The last few years in video gaming have been a mixed bag for me. But every now and then a few surprises stand out. Take, for example, this neat little video game that I encountered in a little Senmaya game store back in 2004. I was cruising the magazine section, looking for some
porn magazines on photography. It was at that moment that I heard it. A very catchy little, “na nana nana nana na nana”. I looked over the divider and saw a bizzare scene on the TV display. There were two cows grazing and a massive ball appeared beyond them in the distance. This ball seemed to be composed entirely of cars, trees and other large objects. I went up to the clerk and asked him about the game. He said they called it “???or Katamari Damashi. He explained that the concept of the game was to roll everything into a massive ball, and retstore the Univerise to the way it had been before its creator got drunk and smashed everything to pieces.
I instantly assumed this was one of those games that never leaves Japan. We have a metric truckload of them here in Japan. I can list countless dating simulators, cooking games and pachinko titles that will never touch the hands of the unwashed masses back in Canada. Yet, How was I to know what lay in store for this little gem of a game?
Not two years has gone by and I’ve already heard it used in popular culture and the media. Podcasts have made songs out its soundtrack, and legions of fans have made paintings and crafts as an ode to the king of the Universe. Two sequels have already been made. The most surprising thing I’ve heard from this is that the author of the game isn’t even a fan of video games. In fact, it seems he hates them. I’m surprised they convinced him to make more.
The one issue that still puzzles me from this “Katamari Surprise” is not how the game became a hit, but how it has become a legend. Would I be so bold in proclaiming that Katamari Damashii has now reached the level of “household name.” I wouldn’t be surprised if I were correct on that assumption. I teach over two hundred Junior High and Elementary students here in Japan, and every one of them knows the words “Katamari Damashii.” I am shocked to learn that many people all around the world also know of the game.

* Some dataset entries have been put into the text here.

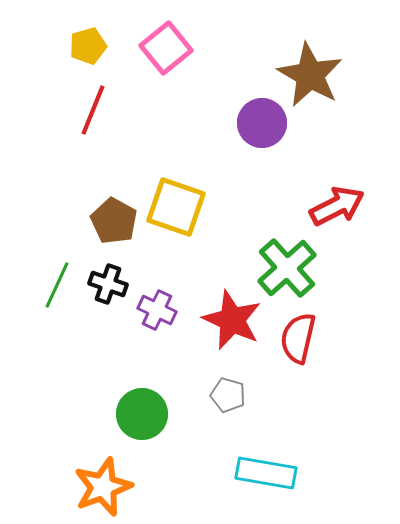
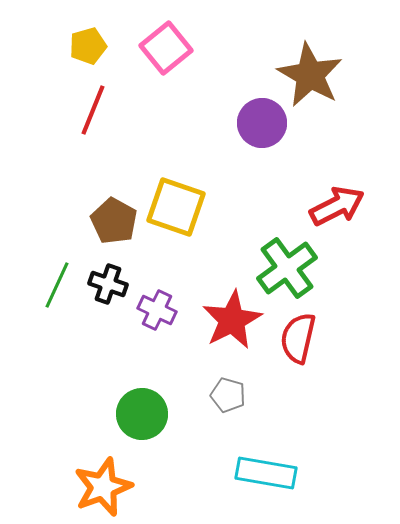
green cross: rotated 6 degrees clockwise
red star: rotated 20 degrees clockwise
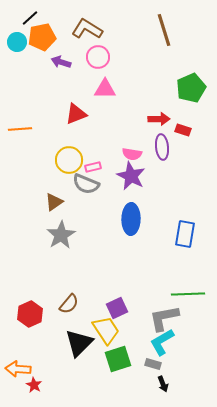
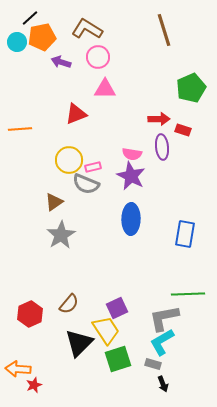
red star: rotated 21 degrees clockwise
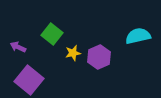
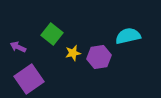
cyan semicircle: moved 10 px left
purple hexagon: rotated 15 degrees clockwise
purple square: moved 1 px up; rotated 16 degrees clockwise
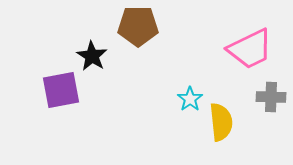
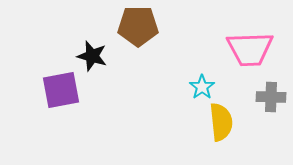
pink trapezoid: rotated 24 degrees clockwise
black star: rotated 16 degrees counterclockwise
cyan star: moved 12 px right, 12 px up
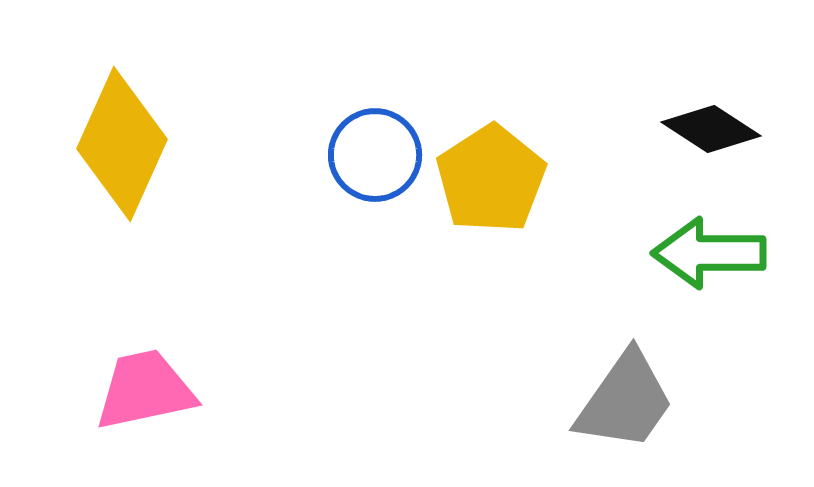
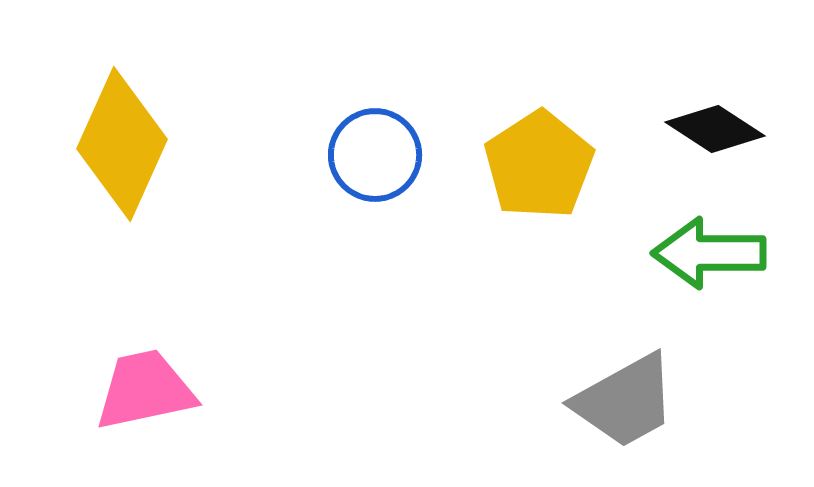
black diamond: moved 4 px right
yellow pentagon: moved 48 px right, 14 px up
gray trapezoid: rotated 26 degrees clockwise
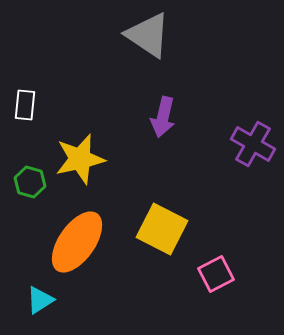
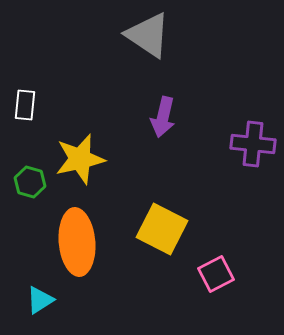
purple cross: rotated 24 degrees counterclockwise
orange ellipse: rotated 40 degrees counterclockwise
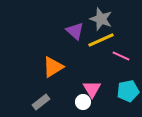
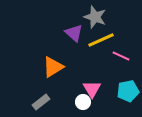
gray star: moved 6 px left, 2 px up
purple triangle: moved 1 px left, 2 px down
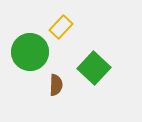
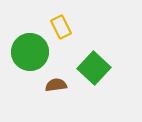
yellow rectangle: rotated 70 degrees counterclockwise
brown semicircle: rotated 100 degrees counterclockwise
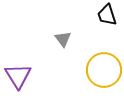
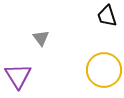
black trapezoid: moved 1 px down
gray triangle: moved 22 px left, 1 px up
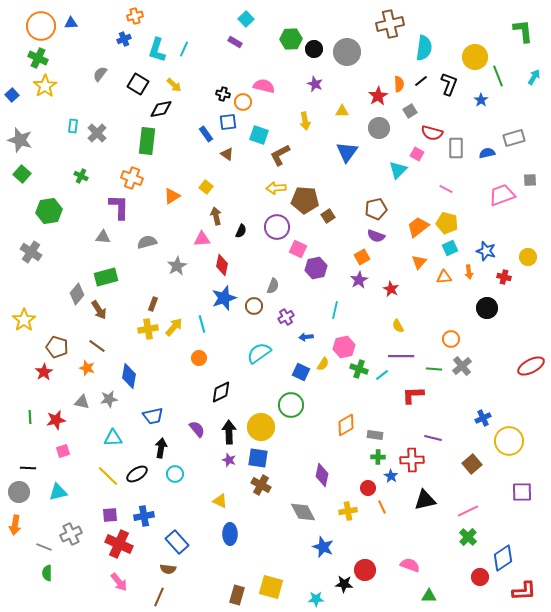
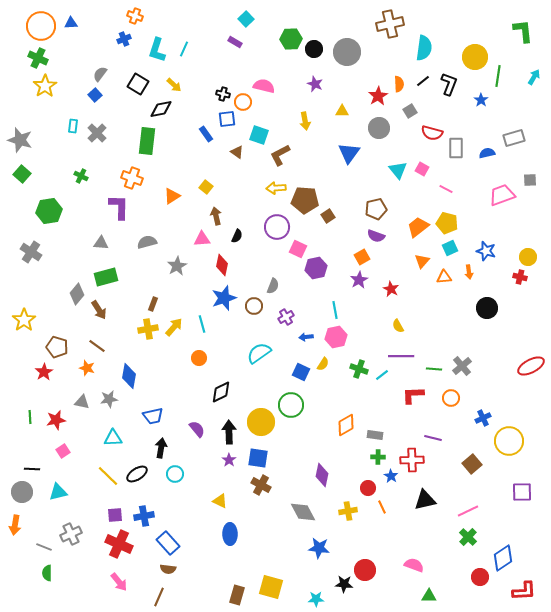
orange cross at (135, 16): rotated 35 degrees clockwise
green line at (498, 76): rotated 30 degrees clockwise
black line at (421, 81): moved 2 px right
blue square at (12, 95): moved 83 px right
blue square at (228, 122): moved 1 px left, 3 px up
blue triangle at (347, 152): moved 2 px right, 1 px down
brown triangle at (227, 154): moved 10 px right, 2 px up
pink square at (417, 154): moved 5 px right, 15 px down
cyan triangle at (398, 170): rotated 24 degrees counterclockwise
black semicircle at (241, 231): moved 4 px left, 5 px down
gray triangle at (103, 237): moved 2 px left, 6 px down
orange triangle at (419, 262): moved 3 px right, 1 px up
red cross at (504, 277): moved 16 px right
cyan line at (335, 310): rotated 24 degrees counterclockwise
orange circle at (451, 339): moved 59 px down
pink hexagon at (344, 347): moved 8 px left, 10 px up
yellow circle at (261, 427): moved 5 px up
pink square at (63, 451): rotated 16 degrees counterclockwise
purple star at (229, 460): rotated 16 degrees clockwise
black line at (28, 468): moved 4 px right, 1 px down
gray circle at (19, 492): moved 3 px right
purple square at (110, 515): moved 5 px right
blue rectangle at (177, 542): moved 9 px left, 1 px down
blue star at (323, 547): moved 4 px left, 1 px down; rotated 15 degrees counterclockwise
pink semicircle at (410, 565): moved 4 px right
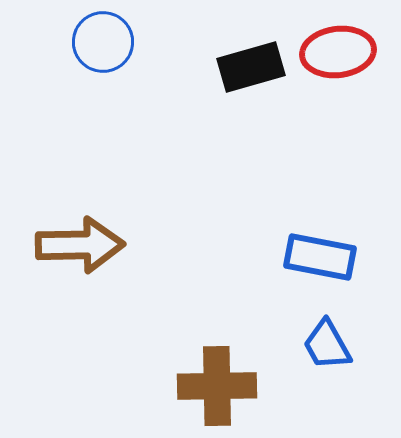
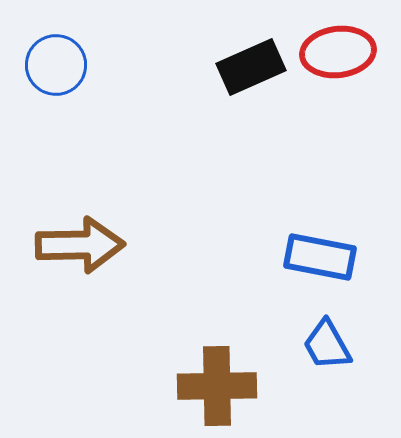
blue circle: moved 47 px left, 23 px down
black rectangle: rotated 8 degrees counterclockwise
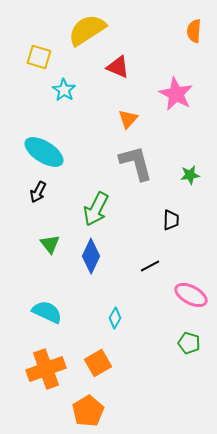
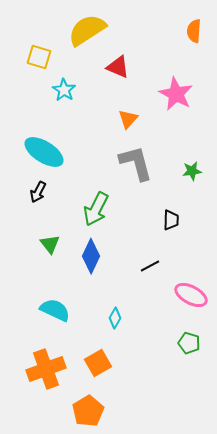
green star: moved 2 px right, 4 px up
cyan semicircle: moved 8 px right, 2 px up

From all this, the one conclusion that I arrive at is that games seem to be either really good or really bad. There is no longer any middle ground. In the past few years, games like “Katamari Damashii”, “Phoenix Wright: Ace Attorney”, and others have been injecting countless cc’s of stimulant into an otherwise dull and uninspired industry. I feel have the Japanese to thank for this. If I haven’t said it yet on this blog, I will now. I believe that the Japanese culture churns out some of the most creative people on the planet today. This is bold statment when you look at the way this same culture has progressed over the last oen hundred years. The education system seems to have been created to drain every precious drop of creativity from students. However, I have a feeling there is a renaissance brewing. And that fire is being fueled by the gaming, movie and arts industries. What will spew next from the firey womb of Japan’s artistic community? That is yet to be determined.
In retrospect this also might help to explain the way my life has progressed over the last three years. I’ve developed an artist side that I never ever knew I had. I can only think that living in Japan has helped that. I help help but look back at that quirky little game and feel that we now have a more profound connection. You might call that link Japan.